O México é o principal destino do turismo sexual em toda a América, justificando o título de "Bangcoc da América Latina", afirma o Relatório Global de Monitoração das ações contra a exploração sexual comercial de crianças e adolescentes.

O estudo foi realizado pela Rede de Organizações Trabalhando para a Eliminação do Exploração Sexual Comercial de Crianças e Adolescentes (ECPAT), apresentado nesta quinta-feira, no Museu Nacional de Arte no México.

O documento afirma que, embora não haja estatísticas oficiais, segundo a imprensa de 16 a 20 mil menores de 18 anos foram vítimas de exploração sexual no país entre 1998 e 2000.

O senador do Partido Revolução Democrática (PRD), Lázaro Mazón Alonso, disse que atualmente mais de 40 sites na internet apontam o México como "lugar ideal" para o turismo sexual.
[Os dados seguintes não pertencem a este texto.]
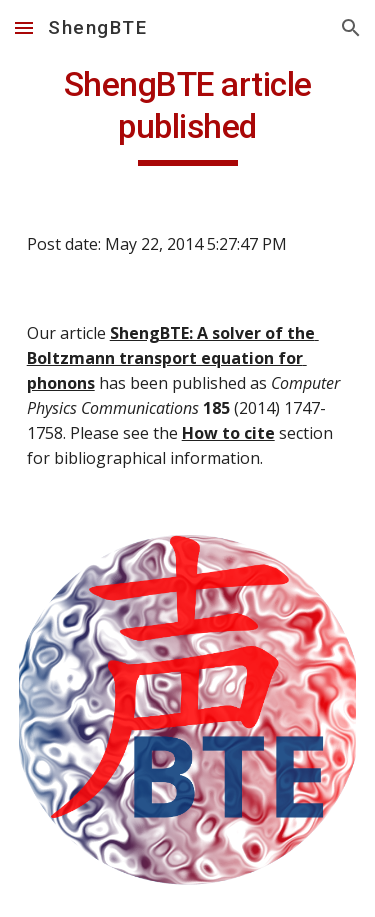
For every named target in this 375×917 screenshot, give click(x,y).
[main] (188, 115)
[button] (24, 27)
Os sites oferecem pacotes turísticos, que incluem o abuso sexual de menores, a turistas dos Estados Unidos, Inglaterra, Holanda, Alemanha, Canadá, Itália e Suíça.

O senador disse que a exploração sexual de menores é a terceira categoria mais lucrativa no mundo, após o narcotráfico e a venda de armas. O México, explicou, é a "ponte internacional" para o tráfico de menores entre a América Latina e os EUA.

O relatório relata a situação de meninas de até 12 anos levadas à fronteira entre EUA e México, onde são vendidas a bares por US$ 18 a 36, mantidas em situação de escravidão e obrigadas a cobrir suas despesas de alojamento, alimentação e a consumir drogas.

Além disso, em muitos bares os donos são deputados, banqueiros, prefeitos e pessoas de influência na região.

As principais causas do abuso apontadas no texto são a pobreza e as desigualdades. Em algumas ocasiões são as próprias famílias que vendem os menores, ou simplesmente "emprestam por encomenda" para fugir da pobreza.

Para o senador, tudo isto é permitido pelos vazios legais e pela "complacência" das autoridades. Ele destacou "o silêncio e oposição da Igreja mexicana a investigações e medidas contra os abusos".

No México os principais "paraísos" sexuais de exploração de menores são as zonas fronteiriças, como Tijuana e Ciudad Juárez, além de pólos turísticos como o Distrito Federal, Acapulco e Cancún.

Além disso, o México é considerado o segundo país em nível mundial com maior produção de pornografia infantil. A Polícia Federal diz que a exploração sexual de menores pela internet está em terceiro lugar na lista de crimes cibernéticos mais comuns.

Existem diferenças entre os estados sobre a idade de consentimento sexual, que varia entre 12 e 18 anos. Em 25 estados mexicanos não há ação penal por abuso ou violação sexual se o agressor for casado com a vítima.